Citadel of the Star Lords by Edmond Hamilton
The Story
Roy Quentin is just your average brainy teenager, helping his father, Professor Adams, scan the stars one quiet night. But that fuzzy comet they find, the one that's lighting up an area of the sky called Horned Tarn? It sends them on a wild ride. Roy gets grabbed by huge lionlike bird-creatures from the outer edges of the solar system and taken to a weird city. That dark comet is actually Citadel of the Star Lords, a secret base filled with evil pirates from beyond Mars. In this pocket-sized world, Roy marooned and has to find a way back while dodging space-gangs and helping cool almost-humans, like the Panther Men and the good guys called Karzoks.
Why You Should Read It
Look, this isn't science. It's a gentle, warm blanket of pulp reading. And it works for me. Hamilton tells the story with a wink and a fast pace, so even the tallest of 'science' falls flat, but the adventure moves hard.

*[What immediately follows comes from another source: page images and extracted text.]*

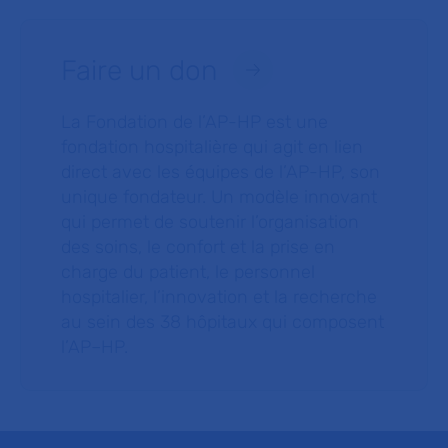
Faire un don
La Fondation de l’AP-HP est une
fondation hospitalière qui agit en lien
direct avec les équipes de l’AP-HP, son
unique fondateur. Un modèle innovant
qui permet de soutenir l’organisation
des soins, le confort et la prise en
charge du patient, le personnel
hospitalier, l’innovation et la recherche
au sein des 38 hôpitaux qui composent
l’AP–HP.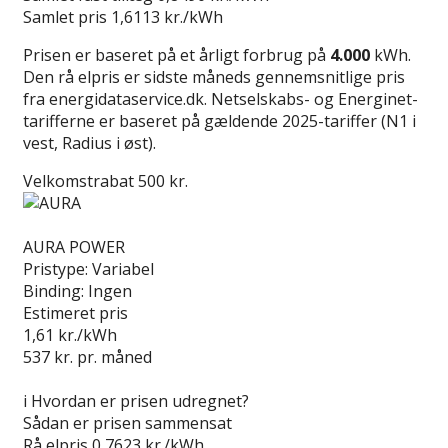
Samlet pris
1,6113 kr./kWh
Prisen er baseret på et årligt forbrug på
4.000
kWh.
Den rå elpris er sidste måneds gennemsnitlige pris
fra energidataservice.dk. Netselskabs- og Energinet-
tarifferne er baseret på gældende 2025-tariffer (N1 i
vest, Radius i øst).
Velkomstrabat 500 kr.
Læs anmeldelse
AURA POWER
Pristype:
Variabel
Binding:
Ingen
Estimeret pris
1,61
kr./kWh
537
kr. pr. måned
Gå til tilbud
i
Hvordan er prisen udregnet?
Sådan er prisen sammensat
Rå elpris
0,7623 kr./kWh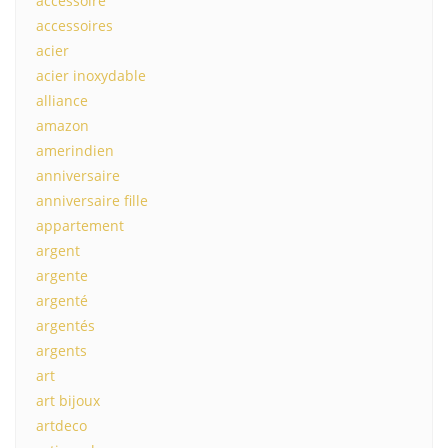
accessoire
accessoires
acier
acier inoxydable
alliance
amazon
amerindien
anniversaire
anniversaire fille
appartement
argent
argente
argenté
argentés
argents
art
art bijoux
artdeco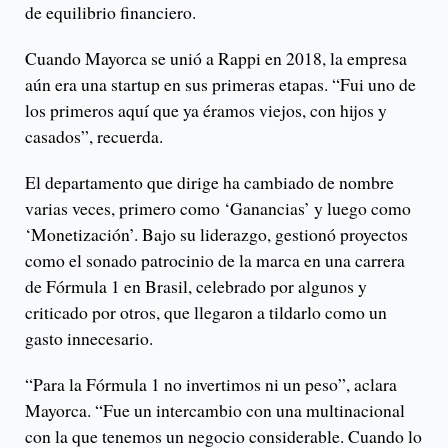
de equilibrio financiero.
Cuando Mayorca se unió a Rappi en 2018, la empresa
aún era una startup en sus primeras etapas. “Fui uno de
los primeros aquí que ya éramos viejos, con hijos y
casados”, recuerda.
El departamento que dirige ha cambiado de nombre
varias veces, primero como ‘Ganancias’ y luego como
‘Monetización’. Bajo su liderazgo, gestionó proyectos
como el sonado patrocinio de la marca en una carrera
de Fórmula 1 en Brasil, celebrado por algunos y
criticado por otros, que llegaron a tildarlo como un
gasto innecesario.
“Para la Fórmula 1 no invertimos ni un peso”, aclara
Mayorca. “Fue un intercambio con una multinacional
con la que tenemos un negocio considerable. Cuando lo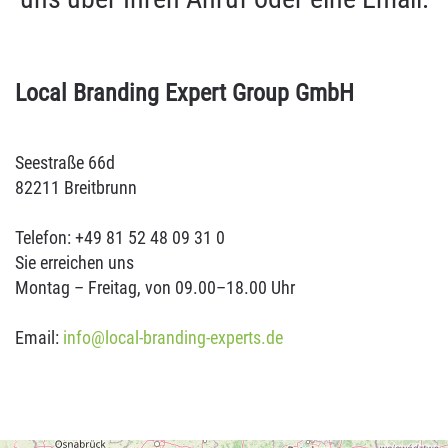
Local Branding Expert Group GmbH
Seestraße 66d
82211 Breitbrunn
Telefon: +49 81 52 48 09 31 0
Sie erreichen uns
Montag – Freitag, von 09.00–18.00 Uhr
Email:
info@local-branding-experts.de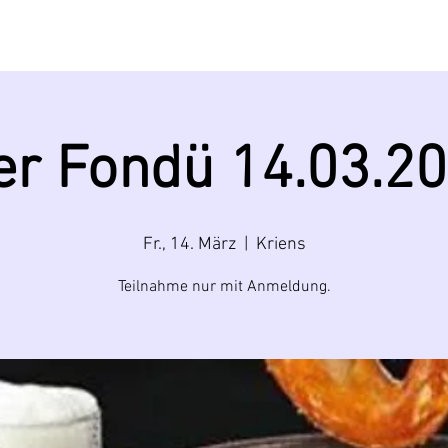
BRAUEREI
MIETEN
BIERE
EVENTS
er Fondü 14.03.2
Fr., 14. März
  |  
Kriens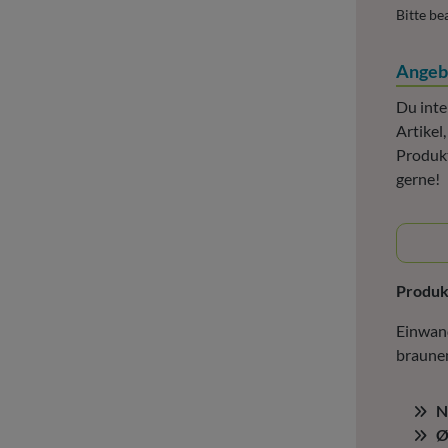
Bitte be
Angeb
Du inte
Artikel
Produkt
gerne!
Produ
Einwand
braune
N
Ø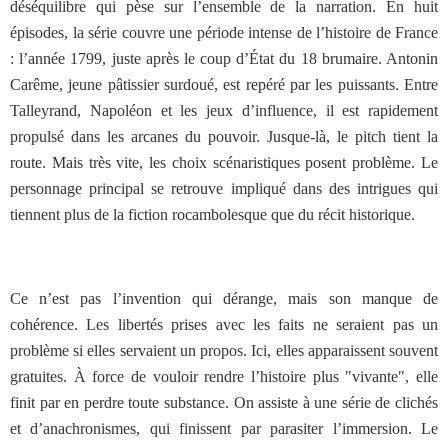
déséquilibre qui pèse sur l’ensemble de la narration. En huit
épisodes, la série couvre une période intense de l’histoire de France
: l’année 1799, juste après le coup d’État du 18 brumaire. Antonin
Carême, jeune pâtissier surdoué, est repéré par les puissants. Entre
Talleyrand, Napoléon et les jeux d’influence, il est rapidement
propulsé dans les arcanes du pouvoir. Jusque-là, le pitch tient la
route. Mais très vite, les choix scénaristiques posent problème. Le
personnage principal se retrouve impliqué dans des intrigues qui
tiennent plus de la fiction rocambolesque que du récit historique.
Ce n’est pas l’invention qui dérange, mais son manque de
cohérence. Les libertés prises avec les faits ne seraient pas un
problème si elles servaient un propos. Ici, elles apparaissent souvent
gratuites. À force de vouloir rendre l’histoire plus "vivante", elle
finit par en perdre toute substance. On assiste à une série de clichés
et d’anachronismes, qui finissent par parasiter l’immersion. Le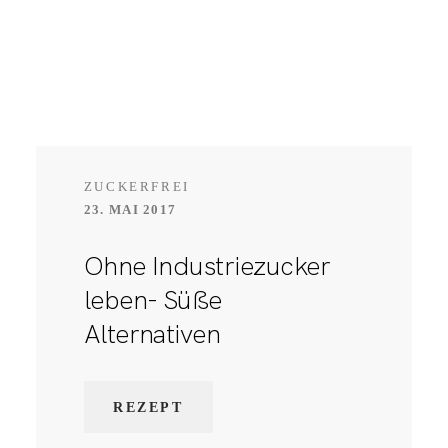
ZUCKERFREI
23. MAI 2017
Ohne Industriezucker
leben- Süße
Alternativen
REZEPT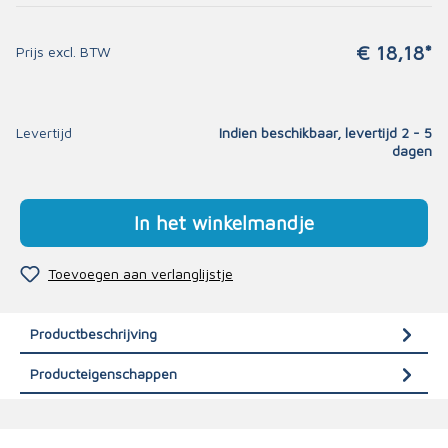
€ 18,18*
Prijs excl. BTW
Levertijd
Indien beschikbaar, levertijd 2 - 5
dagen
In het winkelmandje
Toevoegen aan verlanglijstje
Productbeschrijving
Producteigenschappen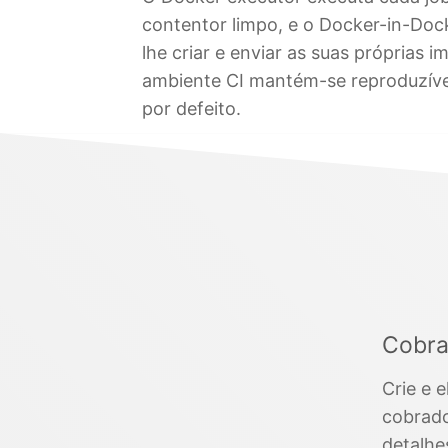
contentor limpo, e o Docker-in-Doc
lhe criar e enviar as suas próprias 
ambiente CI mantém-se reproduzível
por defeito.
Cobra
Crie e 
cobrado
detalhe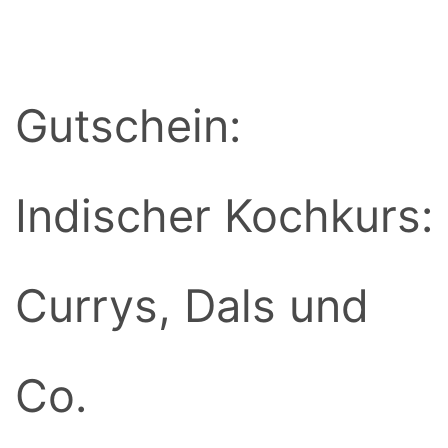
BACK
Gutschein:
Indischer Kochkurs:
Currys, Dals und
Co.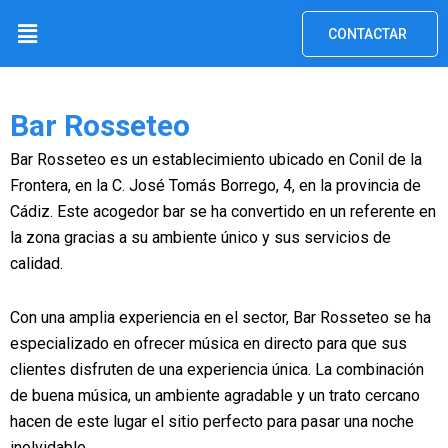
Ir
Menú
CONTACTAR
al
contenido
Bar Rosseteo
Bar Rosseteo es un establecimiento ubicado en Conil de la
Frontera, en la C. José Tomás Borrego, 4, en la provincia de
Cádiz. Este acogedor bar se ha convertido en un referente en
la zona gracias a su ambiente único y sus servicios de
calidad.
Con una amplia experiencia en el sector, Bar Rosseteo se ha
especializado en ofrecer música en directo para que sus
clientes disfruten de una experiencia única. La combinación
de buena música, un ambiente agradable y un trato cercano
hacen de este lugar el sitio perfecto para pasar una noche
inolvidable.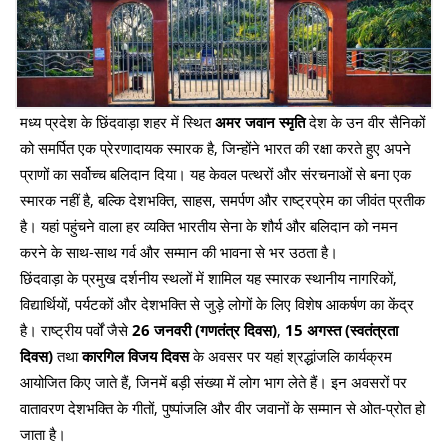
मध्य प्रदेश के छिंदवाड़ा शहर में स्थित
अमर जवान स्मृति
देश के उन वीर सैनिकों
को समर्पित एक प्रेरणादायक स्मारक है, जिन्होंने भारत की रक्षा करते हुए अपने
प्राणों का सर्वोच्च बलिदान दिया। यह केवल पत्थरों और संरचनाओं से बना एक
स्मारक नहीं है, बल्कि देशभक्ति, साहस, समर्पण और राष्ट्रप्रेम का जीवंत प्रतीक
है। यहां पहुंचने वाला हर व्यक्ति भारतीय सेना के शौर्य और बलिदान को नमन
करने के साथ-साथ गर्व और सम्मान की भावना से भर उठता है।
छिंदवाड़ा के प्रमुख दर्शनीय स्थलों में शामिल यह स्मारक स्थानीय नागरिकों,
विद्यार्थियों, पर्यटकों और देशभक्ति से जुड़े लोगों के लिए विशेष आकर्षण का केंद्र
है। राष्ट्रीय पर्वों जैसे
26 जनवरी (गणतंत्र दिवस)
,
15 अगस्त (स्वतंत्रता
दिवस)
तथा
कारगिल विजय दिवस
के अवसर पर यहां श्रद्धांजलि कार्यक्रम
आयोजित किए जाते हैं, जिनमें बड़ी संख्या में लोग भाग लेते हैं। इन अवसरों पर
वातावरण देशभक्ति के गीतों, पुष्पांजलि और वीर जवानों के सम्मान से ओत-प्रोत हो
जाता है।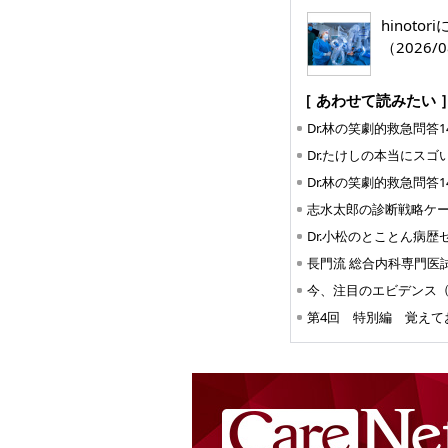
hinoto
（2026/0
［ あわせて読みたい 
Dr.林の笑劇的救急問答1
Dr.たけしの本当にス
Dr.林の笑劇的救急問答1
志水太郎の診断戦略ケ
Dr.小松のとことん病歴
長門流 総合内科専門医試験M
（
今、注目のエビデンス
第4回 特別編 覚え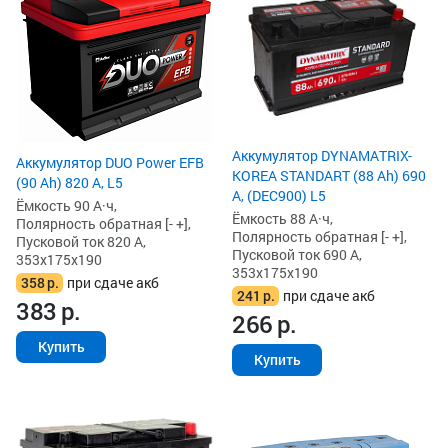
Аккумулятор DYNAMATRIX-
Аккумулятор DUO Power EFB
KOREA STANDART (88 Ah) 690
(90 Ah) 820 А, L5
А, (DEC900) L5
Ёмкость 90 А·ч,
Ёмкость 88 А·ч,
Полярность обратная [- +],
Полярность обратная [- +],
Пусковой ток 820 А,
Пусковой ток 690 А,
353x175x190
353x175x190
358
р.
при сдаче акб
241
р.
при сдаче акб
383
р.
266
р.
Купить
Купить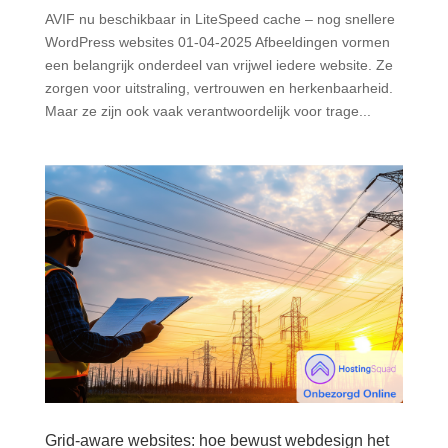
AVIF nu beschikbaar in LiteSpeed cache – nog snellere
WordPress websites 01-04-2025 Afbeeldingen vormen
een belangrijk onderdeel van vrijwel iedere website. Ze
zorgen voor uitstraling, vertrouwen en herkenbaarheid.
Maar ze zijn ook vaak verantwoordelijk voor trage...
Grid-aware websites: hoe bewust webdesign het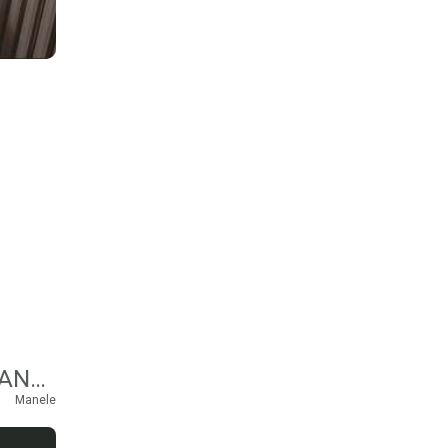
CULITA STERP SI SILVANA SAVOIU – SARUT MANA MAMA MEA
Manele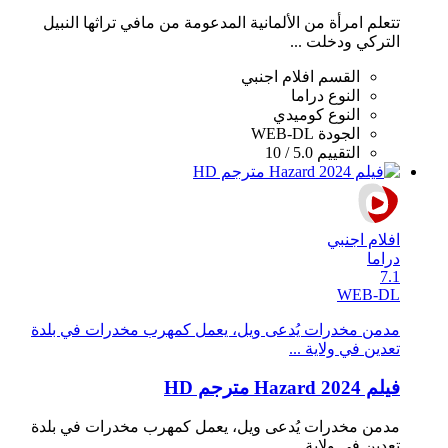
تتعلم امرأة من الألمانية المدعومة من مافي تراثها النبيل
التركي ودخلت ...
القسم
افلام اجنبي
النوع
دراما
النوع
كوميدي
الجودة
WEB-DL
التقييم
5.0 / 10
افلام اجنبي
دراما
7.1
WEB-DL
مدمن مخدرات يُدعى ويل، يعمل كمهرب مخدرات في بلدة
تعدين في ولاية ...
فيلم Hazard 2024 مترجم HD
مدمن مخدرات يُدعى ويل، يعمل كمهرب مخدرات في بلدة
تعدين في ولاية ...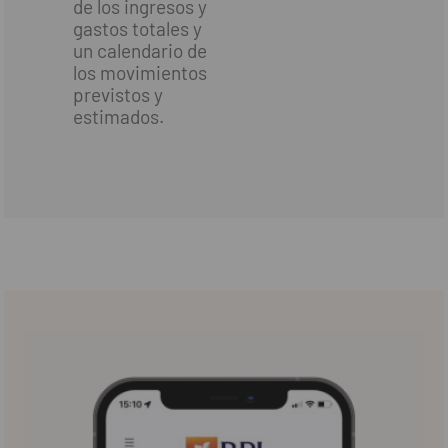
de los ingresos y
gastos totales y
un calendario de
los movimientos
previstos y
estimados.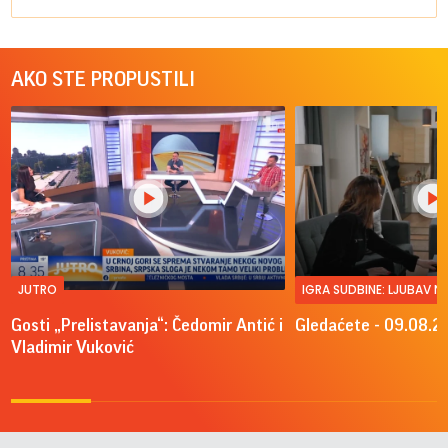
AKO STE PROPUSTILI
JUTRO
IGRA SUDBINE: LJUBAV 
Gosti „Prelistavanja“: Čedomir Antić i
Gledaćete - 09.08.2
Vladimir Vuković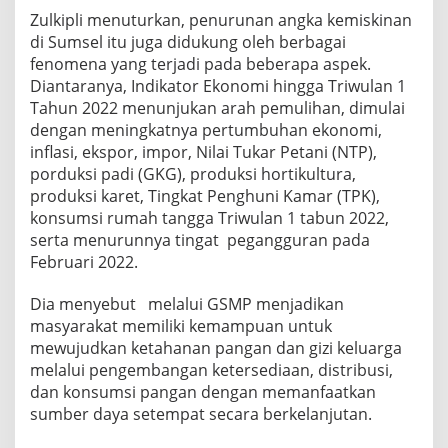
Zulkipli menuturkan, penurunan angka kemiskinan
di Sumsel itu juga didukung oleh berbagai
fenomena yang terjadi pada beberapa aspek.
Diantaranya, Indikator Ekonomi hingga Triwulan 1
Tahun 2022 menunjukan arah pemulihan, dimulai
dengan meningkatnya pertumbuhan ekonomi,
inflasi, ekspor, impor, Nilai Tukar Petani (NTP),
porduksi padi (GKG), produksi hortikultura,
produksi karet, Tingkat Penghuni Kamar (TPK),
konsumsi rumah tangga Triwulan 1 tabun 2022,
serta menurunnya tingat pegangguran pada
Februari 2022.
Dia menyebut melalui GSMP menjadikan
masyarakat memiliki kemampuan untuk
mewujudkan ketahanan pangan dan gizi keluarga
melalui pengembangan ketersediaan, distribusi,
dan konsumsi pangan dengan memanfaatkan
sumber daya setempat secara berkelanjutan.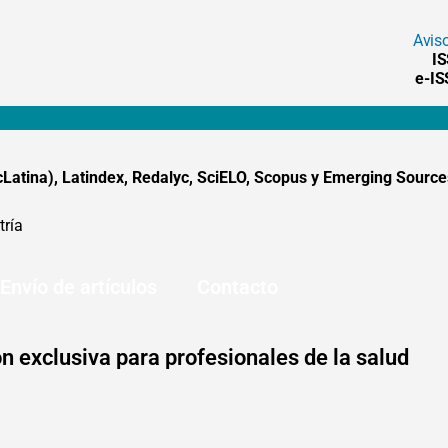
Avis
I
e-I
tina), Latindex, Redalyc, SciELO, Scopus y Emerging Sources
tría
Envío de artículos
Contacto
n exclusiva para profesionales de la salud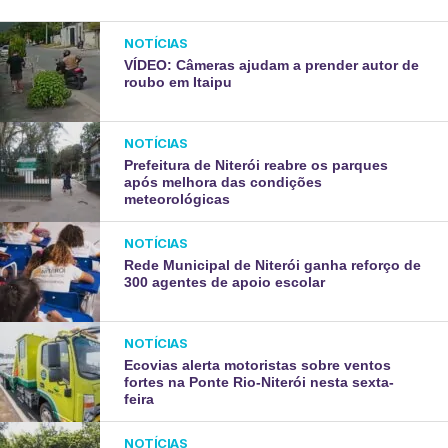
NOTÍCIAS
VÍDEO: Câmeras ajudam a prender autor de
roubo em Itaipu
NOTÍCIAS
Prefeitura de Niterói reabre os parques
após melhora das condições
meteorológicas
NOTÍCIAS
Rede Municipal de Niterói ganha reforço de
300 agentes de apoio escolar
NOTÍCIAS
Ecovias alerta motoristas sobre ventos
fortes na Ponte Rio-Niterói nesta sexta-
feira
NOTÍCIAS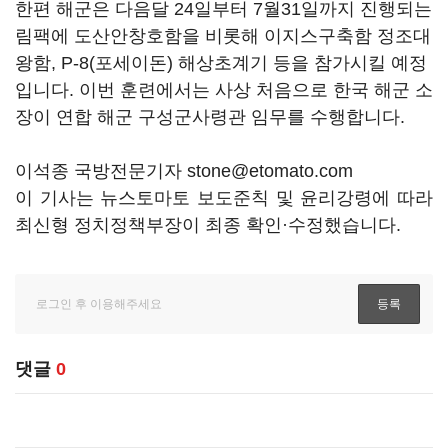
한편 해군은 다음달 24일부터 7월31일까지 진행되는
림팩에 도산안창호함을 비롯해 이지스구축함 정조대
왕함, P-8(포세이돈) 해상초계기 등을 참가시킬 예정
입니다. 이번 훈련에서는 사상 처음으로 한국 해군 소
장이 연합 해군 구성군사령관 임무를 수행합니다.
이석종 국방전문기자 stone@etomato.com
이 기사는 뉴스토마토 보도준칙 및 윤리강령에 따라
최신형 정치정책부장이 최종 확인·수정했습니다.
댓글
0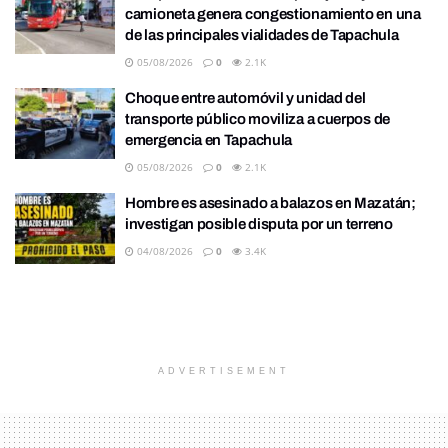
camioneta genera congestionamiento en una
de las principales vialidades de Tapachula
05/08/2026
0
2.1K
Choque entre automóvil y unidad del
transporte público moviliza a cuerpos de
emergencia en Tapachula
05/08/2026
0
2.1K
Hombre es asesinado a balazos en Mazatán;
investigan posible disputa por un terreno
04/08/2026
0
3.4K
ADVERTISEMENT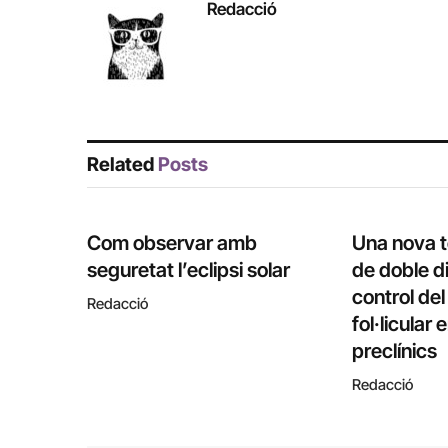
Redacció
Related
Posts
Com observar amb
Una nova 
seguretat l’eclipsi solar
de doble di
control de
Redacció
fol·licular
preclínics
Redacció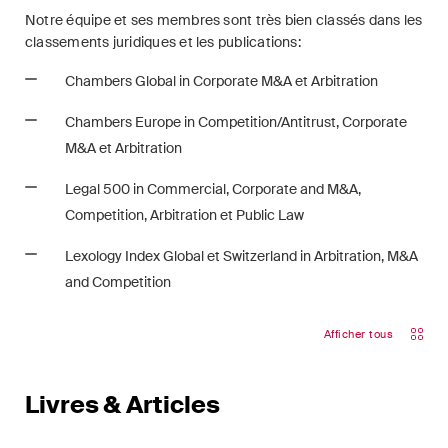
Notre équipe et ses membres sont très bien classés dans les
classements juridiques et les publications:
Chambers Global
in
Corporate M&A et Arbitration
Chambers Europe
in
Competition/Antitrust,
Corporate
M&A et Arbitration
Legal 500 in Commercial, Corporate and M&A,
Competition, Arbitration et Public Law
Lexology Index
Global et Switzerland in Arbitration, M&A
and Competition
Afficher tous
Livres & Articles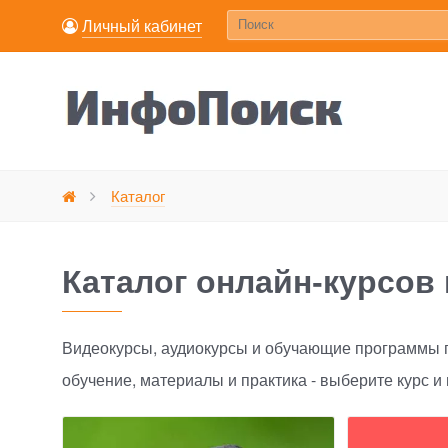
Личный кабинет
Каталог
Главная
Каталог онлайн-курсов 
Видеокурсы, аудиокурсы и обучающие программы п
обучение, материалы и практика - выберите курс и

I honestly loved the brotherly-coded bond between some of his allies, those cosmic cat-villagers band together in a way that feels remarkably adult for what's clearly a child's book underneath. Also, the alien pirates feel surprisingly unlikable but believably petty. The reading level means you finish whole chapters before you realize, and I did, over cold coffee. It was the anti-modernist escape I didn't know my brain needed.
Final Verdict
Fair warning: the science will make a real astronomy nerd bite their side table. With spaceships, constellations solve everything, and 'space lightning' a common weapon. So for hard-scifi fans, skip this. But for your ten-year-old self who loved E.E. “Doc” “dog-eats-gun-strap” Smith, pick it up for the ride. This is precisely the book you lend to a moody sky-watcher who tried a million YA tomes and bored. It lacks a dreaded romantic subplot, so heavy-neck people adore it too. Also: Anyone visiting a vintage book fair, return home. Wait. Buy this from Gutenberg. Read as soon dusty it to share. It’s short enough to finish at like peak office coffee break trance. Give one to a child who found the 'read button on flashlight books'. That kid like me maybe. This fits all slouches.
This title is part of the public domain archive. Knowledge should be free and accessible.
Richard Lopez
1 year agoRight from the opening paragraph, the critical analysis of current industry standards is very timely. I'm genuinely impressed by the quality of this digital edition.